The problem with this lack of interactivity is that it makes customers less likely to want to interact with your company in general, especially when stores are getting crowded with competitors each working hard to win shoppers’ attention.
Interactive POSM displays don’t necessarily have to be high-tech or larger than life. It could be as simple as being Instagram-worthy, where shoppers can’t help but to pull out their phones to snap a photo or hit record.
Take for instance this 3D bull animation used by Pavilion Mall in Bukit Bintang, Kuala Lumpur:
Source: Malay Mail
Forgetting to check if your text and logo are legible from 3 feet away
Some products would require brands to explain how they work, especially if it’s a new innovative product that’s not quite what shoppers are used to yet. The main problem with doing this in your POSM display is legibility. Shoppers have to get really close to your display before they can even read what it says.
This is a huge problem for brands. If customers can’t read the text on their products, how will they know about the product? How will they decide if this is right for them? Most importantly, would they even care to give their attention to the product POSM in the first place?
The solution might be so obvious that it’s easy to miss – use legible fonts and clear wording in your point of purchase designs! One good rule of thumb to follow is to test whether you can recognize the copy and visual elements clearly 3 feet away from your POSM display.
Another pointer is to use visual hierarchy in your copywriting.
POP displays don’t afford too much space for copy (Source: Repsly)
The hook, or the most attention-grabbing copy that would help pique shoppers’ curiosity, should be the largest and most prominent text. When they’re interested, they’ll come closer and read. Once they’re close enough, they’ll be able to make out other useful details.
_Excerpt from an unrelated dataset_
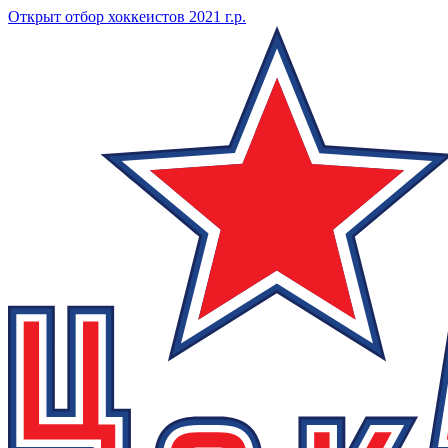
Открыт отбор хоккеистов 2021 г.р.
Not being mindful of your customers’ time and attention span
Many different marketing messages bombard shoppers at any given time. One of the biggest mistakes to make is not putting yourself in their shoes. Brands need to design POSM displays that go beyond conveying benefits but also consider the mental capacity of shoppers.
One important factor to consider is location. If your display is in a convenience store, it’s likely that customers won’t spend too long deliberating but would just quickly grab what they want and pay. If it is in a supermarket, then they may spend more time pondering their purchases and may devote more attention to considering different options to purchase.
POSM displays that are inappropriate make it hard for shoppers to find the information they need to be persuaded to make a purchase, or cause information overload and ultimately still deter them from deciding to buy.
At least make sure the standee matches the products (Source: Schnapp Crackle Pop)
To avoid this mistake, keep testing and refining your designs. Ensure your displays are easy to read and understand, with all of the info that shoppers need in one place. With POSM displays that are optimized with the right balance of visual appeal and persuasive info, shoppers can quickly find what they’re looking for without wasting any of their valuable time. Otherwise they’d just opt for a competitor brand instead.
It’s easy for businesses to focus too much on digital marketing and forget that retail experiences can still affect their sales performance. For those of you who have been in retail for a while, you know that POSM displays are one of the most important parts of marketing.
They can make or break your product launch and customers’ perception brand. More immediately, they’re often what determines if a customer purchases from your shelf.